हिन्दी में पढ़ें: पांगू के देवता श्यांगसै और माँ पूर्णागिरी की कथा

In the village of Pangu in Uttrakhand of India is the temple of Shyangse. Nearby in Chaudans is a temple of the mother goddess. Purnagiri whose original home is in Tanakpur, in the hot plains to the south. Shyangse is an ancestor-god of the Rung people of the byans Valley. But Purnagiri is a famous Hindu goddess. How did purnagiri travel from he hot, humid plains to a mountain village?

Long ago, a dhami (shaman) who worshipped and represented the god Shyangse traveled with his younger brother to Tanakpur. Just as they arrived in Tanakpur , which now lies on the border between India and Nepal, a wave of cholera and smallpox regularly attacked the Himalayan foothills, killing hundreds of thousand of people, destroying families and entire villages.

‘If we stay in Tanakpur, we are sure to die,’ the brothers decided and hurried back towards Chaudans as quickly as they could. They were also worried about bringing back cholera to their village and making their friends and families sick.

But the invisible germs had already caught the younger brother. He tried to walk as fast as he could, but soon he started falling behind his brother. The elder brother, who was the shaman to a powerful god, looked at his brother and realized that cholera would kill him.

‘Brother! Don’t walk away so quickly,’ the sick man called out. ‘I can still walk, and if you boil some water for me, I can reach home.’

‘You have been marked for death. I cannot risk catching the disease. Somebody has to run to our village and warn everybody,’ the older brother said and hurried away. He left his sick brother lying by the roadside.

‘It is difficult to say if an action is good or bad without understanding everything,’ the sick man thought. ‘My brother left me here to die, but if he can reach the village without catching cholera, he will save many lives.’

After reaching Chaudhans, the shaman told everyone what had happened to his brother. Villagers made haste and prepared themselves by boiling their drinking water and not letting any outsider enter the village. Nobody became sick, nobody died.

Sosa Village of Chaundas Valley. Photo: Ravi Patiyal

But the heart is always full of hope. The people of Chaudans waited for the sick man to return. When he didn’t return even after many weeks, with great sadness they prepared to perform the man’s funeral. They thought he had died, and he needed a funeral to pass into heaven. Those who were alive also needed the funeral to lay their hopes to rest and carry on with their lives.

Just before the funeral rites could be carried out, the god Shyangse entered the shaman in a trance and told him that his brother was still alive in Tanakpur. He hadn’t passed into the realm of the spirits.

On the road between Tanakpur and Chaudans, where his brother had abandoned him, and without anybody to help him, the younger brother had been close to death. As he suffered between life and death , a wandering yogi carrying two chimta tongs walked towards him. Those tongs were carried by ascetics to use a musical accompaniment for devotional songs, and to help them tend fires. Of the two pairs of tongs, one was of gold and the other of iron.

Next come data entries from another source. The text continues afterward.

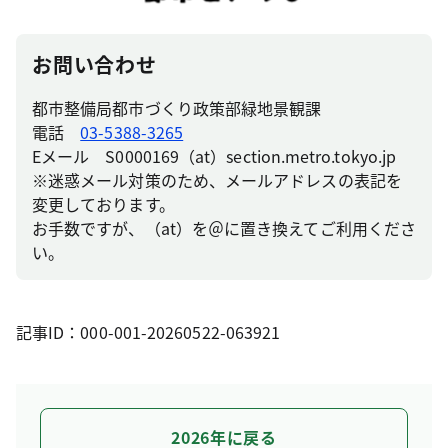
お問い合わせ
都市整備局都市づくり政策部緑地景観課
電話
03-5388-3265
Eメール S0000169（at）section.metro.tokyo.jp
※迷惑メール対策のため、メールアドレスの表記を
変更しております。
お手数ですが、（at）を＠に置き換えてご利用くださ
い。
記事ID：000-001-20260522-063921
2026年に戻る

The yogi crouched by the sick man and touched him, one by one, with the gold tong and the iron tong. He asked ‘which of these tongs will you take?’

The sick man thought, ‘I am weak from choleera. If I carry gold, I may be robbed by bandits who cover gold. If I live and return to chaudans, I may be attacked and killed’ He said to the yogi, ‘I will take the iron tong.’

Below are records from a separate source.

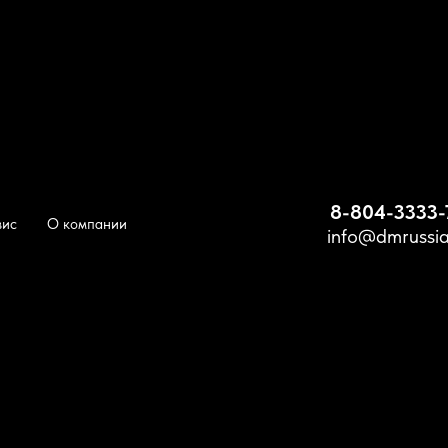
амосвал Shacman F3000 SX3258DT385
8-804-3333-
вис
О компании
info@dmrussia
Само
F300
Модель сня
Аналогична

The yogi disappeared immediately after giving the sick man the iron tong. ‘Am I waking from a dream? The sick man asked himself. But he saw the iron tong by his side and knew it had not been a dream. He drifted in and out of sleep, unable to seprate what was dream and who was real.

‘Are you alright?’ he heard a young child ask.

She was a young girl in Tibetan dress, a child of the mountains. He tried to answer, but he was weak with disease and could barely speak. The child ran off, and whithin moments brought her parents, who carried him away to their tent and nursed him back to health.

When the younger brother became strong enough to return to Chaudans, the goddess Purnagiri chose him as her shaman and traveled to Chaudans. Had Purnagiri tested him disguised as a yogi, offering him iron and gold tongs? Or , was it yama, asking him to choose between life and death? Or may be Purnagiri had woven the illusion of the tent and the Tibetans to help her chosen shaman. May be the girl was the mother goddess herself.

The new shaman and his goddess Purnagiri reached Chaudans. But Shyangse, who was the main god there and worked through the older brother, didn’t like the arrival of a new goddess in the village. He told Purnagiri to leave.

‘I am a goddess, and I will not be bullied,’ Purnagiri said to Shyangse. Or rather, she spoke through her shaman to Shyangse’s shaman.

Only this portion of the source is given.